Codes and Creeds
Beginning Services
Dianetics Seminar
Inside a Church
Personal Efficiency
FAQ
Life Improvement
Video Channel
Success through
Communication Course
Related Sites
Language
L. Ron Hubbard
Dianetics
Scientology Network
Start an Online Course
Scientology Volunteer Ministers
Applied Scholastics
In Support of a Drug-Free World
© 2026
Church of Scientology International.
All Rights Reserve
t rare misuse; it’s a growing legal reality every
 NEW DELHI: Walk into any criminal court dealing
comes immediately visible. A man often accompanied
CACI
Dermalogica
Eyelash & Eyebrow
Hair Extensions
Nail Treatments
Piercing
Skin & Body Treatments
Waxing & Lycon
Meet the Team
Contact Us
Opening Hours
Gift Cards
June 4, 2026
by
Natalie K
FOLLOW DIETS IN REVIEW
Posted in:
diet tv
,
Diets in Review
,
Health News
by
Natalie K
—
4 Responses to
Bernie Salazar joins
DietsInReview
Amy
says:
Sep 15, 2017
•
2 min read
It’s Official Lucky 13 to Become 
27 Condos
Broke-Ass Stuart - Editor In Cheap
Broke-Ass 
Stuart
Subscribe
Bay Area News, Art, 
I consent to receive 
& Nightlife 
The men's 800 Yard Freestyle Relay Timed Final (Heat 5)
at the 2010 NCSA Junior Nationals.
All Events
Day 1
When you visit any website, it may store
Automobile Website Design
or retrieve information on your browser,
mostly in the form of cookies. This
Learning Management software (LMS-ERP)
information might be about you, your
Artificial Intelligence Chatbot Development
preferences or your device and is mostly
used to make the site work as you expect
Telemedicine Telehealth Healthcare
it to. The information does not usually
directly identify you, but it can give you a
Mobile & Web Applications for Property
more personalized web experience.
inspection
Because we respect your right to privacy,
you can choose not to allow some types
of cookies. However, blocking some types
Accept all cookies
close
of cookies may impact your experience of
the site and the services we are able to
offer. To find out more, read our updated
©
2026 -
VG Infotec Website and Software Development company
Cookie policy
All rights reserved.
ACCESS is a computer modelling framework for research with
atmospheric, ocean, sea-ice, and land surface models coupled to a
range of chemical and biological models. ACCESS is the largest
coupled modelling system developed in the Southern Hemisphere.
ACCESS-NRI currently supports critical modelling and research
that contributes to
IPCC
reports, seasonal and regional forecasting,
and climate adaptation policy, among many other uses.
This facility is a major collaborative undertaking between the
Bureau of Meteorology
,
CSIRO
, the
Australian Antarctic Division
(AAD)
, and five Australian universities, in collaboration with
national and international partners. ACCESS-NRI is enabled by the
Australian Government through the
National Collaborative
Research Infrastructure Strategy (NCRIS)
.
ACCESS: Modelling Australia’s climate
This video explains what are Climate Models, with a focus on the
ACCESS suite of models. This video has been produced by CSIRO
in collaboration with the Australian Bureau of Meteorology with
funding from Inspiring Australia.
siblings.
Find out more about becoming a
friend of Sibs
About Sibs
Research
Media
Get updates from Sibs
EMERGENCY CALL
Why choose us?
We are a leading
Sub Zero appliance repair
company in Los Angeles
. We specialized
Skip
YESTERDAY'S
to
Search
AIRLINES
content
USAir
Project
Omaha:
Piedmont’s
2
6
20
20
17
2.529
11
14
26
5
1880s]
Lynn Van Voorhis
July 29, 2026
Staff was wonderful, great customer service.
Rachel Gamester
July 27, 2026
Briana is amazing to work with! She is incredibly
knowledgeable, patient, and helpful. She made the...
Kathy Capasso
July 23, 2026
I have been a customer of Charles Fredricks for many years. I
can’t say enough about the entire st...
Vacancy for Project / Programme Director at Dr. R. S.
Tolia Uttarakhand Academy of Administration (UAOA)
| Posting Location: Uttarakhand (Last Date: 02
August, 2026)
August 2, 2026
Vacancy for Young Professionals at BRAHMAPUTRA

WHAT IS NEEDED
Please give back all of the records exactly as written.

RESULT FOR THIS EXERCISE
Codes and Creeds
Beginning Services
Dianetics Seminar
Inside a Church
Personal Efficiency
FAQ
Life Improvement
Video Channel
Success through
Communication Course
Related Sites
Language
L. Ron Hubbard
Dianetics
Scientology Network
Start an Online Course
Scientology Volunteer Ministers
Applied Scholastics
In Support of a Drug-Free World
© 2026
Church of Scientology International.
All Rights Reserve
t rare misuse; it’s a growing legal reality every
 NEW DELHI: Walk into any criminal court dealing
comes immediately visible. A man often accompanied
CACI
Dermalogica
Eyelash & Eyebrow
Hair Extensions
Nail Treatments
Piercing
Skin & Body Treatments
Waxing & Lycon
Meet the Team
Contact Us
Opening Hours
Gift Cards
June 4, 2026
by
Natalie K
FOLLOW DIETS IN REVIEW
Posted in:
diet tv
,
Diets in Review
,
Health News
by
Natalie K
—
4 Responses to
Bernie Salazar joins
DietsInReview
Amy
says:
Sep 15, 2017
•
2 min read
It’s Official Lucky 13 to Become 
27 Condos
Broke-Ass Stuart - Editor In Cheap
Broke-Ass 
Stuart
Subscribe
Bay Area News, Art, 
I consent to receive 
& Nightlife 
The men's 800 Yard Freestyle Relay Timed Final (Heat 5)
at the 2010 NCSA Junior Nationals.
All Events
Day 1
When you visit any website, it may store
Automobile Website Design
or retrieve information on your browser,
mostly in the form of cookies. This
Learning Management software (LMS-ERP)
information might be about you, your
Artificial Intelligence Chatbot Development
preferences or your device and is mostly
used to make the site work as you expect
Telemedicine Telehealth Healthcare
it to. The information does not usually
directly identify you, but it can give you a
Mobile & Web Applications for Property
more personalized web experience.
inspection
Because we respect your right to privacy,
you can choose not to allow some types
of cookies. However, blocking some types
Accept all cookies
close
of cookies may impact your experience of
the site and the services we are able to
offer. To find out more, read our updated
©
2026 -
VG Infotec Website and Software Development company
Cookie policy
All rights reserved.
ACCESS is a computer modelling framework for research with
atmospheric, ocean, sea-ice, and land surface models coupled to a
range of chemical and biological models. ACCESS is the largest
coupled modelling system developed in the Southern Hemisphere.
ACCESS-NRI currently supports critical modelling and research
that contributes to
IPCC
reports, seasonal and regional forecasting,
and climate adaptation policy, among many other uses.
This facility is a major collaborative undertaking between the
Bureau of Meteorology
,
CSIRO
, the
Australian Antarctic Division
(AAD)
, and five Australian universities, in collaboration with
national and international partners. ACCESS-NRI is enabled by the
Australian Government through the
National Collaborative
Research Infrastructure Strategy (NCRIS)
.
ACCESS: Modelling Australia’s climate
This video explains what are Climate Models, with a focus on the
ACCESS suite of models. This video has been produced by CSIRO
in collaboration with the Australian Bureau of Meteorology with
funding from Inspiring Australia.
siblings.
Find out more about becoming a
friend of Sibs
About Sibs
Research
Media
Get updates from Sibs
EMERGENCY CALL
Why choose us?
We are a leading
Sub Zero appliance repair
company in Los Angeles
. We specialized
Skip
YESTERDAY'S
to
Search
AIRLINES
content
USAir
Project
Omaha:
Piedmont’s
2
6
20
20
17
2.529
11
14
26
5
1880s]
Lynn Van Voorhis
July 29, 2026
Staff was wonderful, great customer service.
Rachel Gamester
July 27, 2026
Briana is amazing to work with! She is incredibly
knowledgeable, patient, and helpful. She made the...
Kathy Capasso
July 23, 2026
I have been a customer of Charles Fredricks for many years. I
can’t say enough about the entire st...
Vacancy for Project / Programme Director at Dr. R. S.
Tolia Uttarakhand Academy of Administration (UAOA)
| Posting Location: Uttarakhand (Last Date: 02
August, 2026)
August 2, 2026
Vacancy for Young Professionals at BRAHMAPUTRA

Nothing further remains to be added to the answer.